The US withdrew funding after UNESCO's Palestine vote yesterday. There's no reason that Palestinians won't be able to muster the votes for recognition in other UN agencies like the International Atomic Energy Agency.

Adel Hana/AP
Palestinian schoolgirls in Gaza City walk past graffiti depicting UN humanitarian aid supplies Monday. Palestine became a full member of UNESCO, the UN's cultural and educational agency Monday, in a move that upset Israel and the United States.

Yesterday's overwhelming vote by UNESCO to recognize Palestine as a full member was far more than a symbolic diplomatic defeat for the United States and Israel.

The UN culture and education agency was immediately defunded by the US, which was due to contribute $80 million to the organization this year, a little more than one-fifth of the UN body's budget. The Obama administration's decision was triggered by a 1994 US law that requires financial ties to be cut with any UN agency that accords the Palestinians full membership.
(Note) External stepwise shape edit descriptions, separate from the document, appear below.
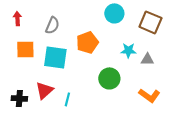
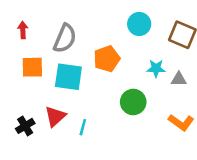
gray semicircle: (52, 25) -> (65, 38), size x1.4
black cross: (19, 98) -> (25, 126), turned -35

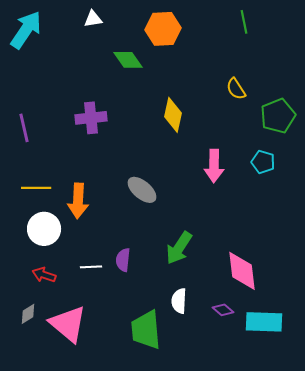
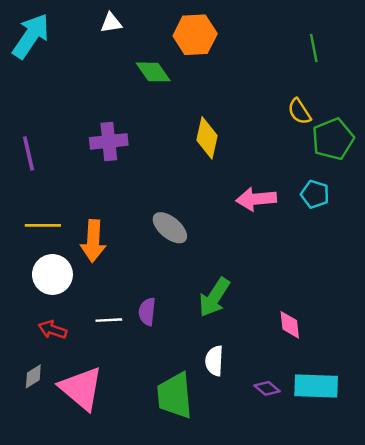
green line: (244, 22) -> (314, 48), moved
yellow semicircle: (236, 89) -> (299, 111), moved
pink arrow: (214, 166) -> (256, 199), turned 84
pink diamond: (242, 271) -> (290, 325), size x0.6
purple diamond: (223, 310) -> (267, 388), moved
On its face, this may not seem a big deal for America. Ronald Reagan pulled the US out of UNESCO in 1984, and the country only rejoined in the fall of 2002 under George W. Bush, as his administration was courting UN support for military action against Iraq.

But the law that saw the US pull out of UNESCO would apply equally to any other UN agency – whether the International Atomic Energy Agency (IAEA), which plays a key role in monitoring nuclear proliferation in states like Iran, or the World Health Organization, where the US and other states intensively coordinate international efforts to deal with public health threats.
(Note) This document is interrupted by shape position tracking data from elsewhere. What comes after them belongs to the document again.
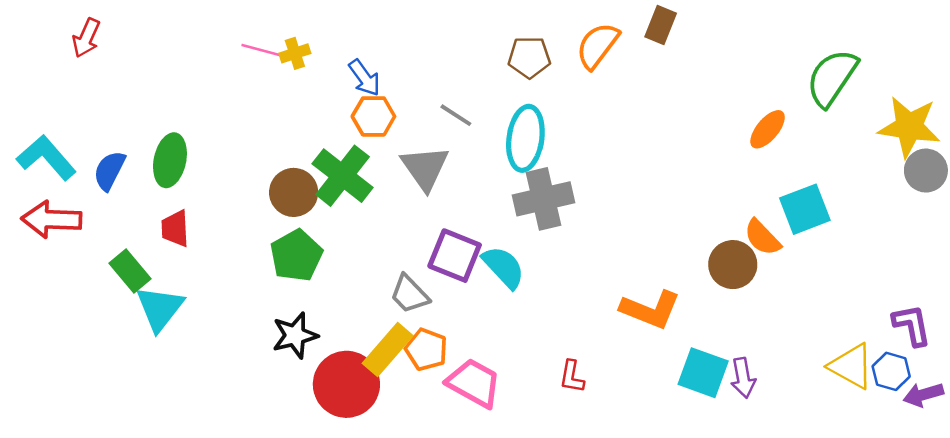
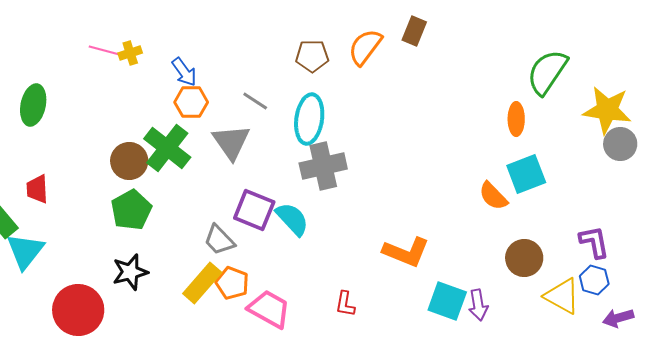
orange ellipse: (768, 129) -> (516, 119), moved, turned -40
green ellipse: (170, 160) -> (33, 105), moved
brown circle: (733, 265) -> (524, 258), moved
purple L-shape: (912, 325) -> (594, 242), moved
blue hexagon: (891, 371) -> (594, 280), moved
red circle: (346, 384) -> (78, 310), moved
And under UN rules, membership into the World Intellectual Property Organization would be more or less automatic at this point if the Palestinians pursue it. The WIPO has been strongly supported by the US, seeking to curb piracy of US movies and software.
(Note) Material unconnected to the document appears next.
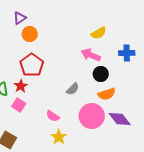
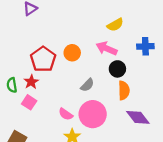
orange circle: (30, 34) -> (72, 53), moved
orange semicircle: (107, 94) -> (124, 90), turned -72
pink circle: (92, 116) -> (93, 114), moved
Palestinian leaders say they're methodically seeking to enter other UN agencies, though are likely to go slowly in the coming weeks. The probable next target would be the WHO.

“We are working on it, one by one," said Ibrahim Khraishi, a Palestinian official at the UN in Geneva, in remarks quoted by the Associated Press today. "It’s now precedent that we are a full member in one of the biggest and one of the most important UN agencies, UNESCO. So it will open the door for us now to go further.”

All of this puts the United States in a bind. Though the State Department said it wants to continue to work with UNESCO, even as it cuts funding, it's hard to see how. The Obama administration is expected to reach out to Congress to find a way both to continue to funding UNESCO, and give the US government flexibility if Palestine is recognized as a member by other, more important UN organizations.

Whether it will get very far in that appeal is another matter. A number of pro-Israel congressmen and congresswomen have publicly backed the cut-off of aid, and called for further steps to punish the UN for the voting patterns of its members and the Palestinians for seeking membership.

Kay Granger (R) of Texas, who chairs the House Appropriations Subcommittee on State and Foreign Operations, said in a letter that she will seek to cut off aid to the Palestinians if they seek to join more UN bodies and implied that more UN funding could be cut as well.

"I have made it clear to the Palestinian leadership that I would not support sending US taxpayer money to the Palestinians if they sought statehood at the United Nations," she wrote. "Making a move in another UN agency will not only jeopardize our relationship with the Palestinians, it will jeopardize our contributions to the United Nations.”

Ileana Ros-Lehtinen (R) of Florida, who chairs the House Foreign Affairs Committee, was scathing in a brief statement yesterday that was quoted by the Washington Post. "Today’s reckless action by UNESCO is anti-Israel and anti-peace,” she said. “It rewards the Palestinian leadership’s dangerous scheme to bypass negotiations with Israel and seek recognition of a self-declared ‘Palestinian state,’ and takes us further from peace in the Middle East.”

Given the overall pro-Israel mood in Congress, it will be interesting to see if the legislation's requirements will be eased. Israel has been furious over the UNESCO vote. Prime Minister Benjamin Netanyahu's government described the 107-14 vote in favor of UNESCO membership (with 52 abstentions) as a "unilateral" and destabilizing move, and his cabinet is considering responses today, which might include cutting off the flow of tax revenue that Israel collects on the behalf of the Palestinian Authority.

[Editor's note: An earlier version of the photo caption mischaracterized UNESCO.]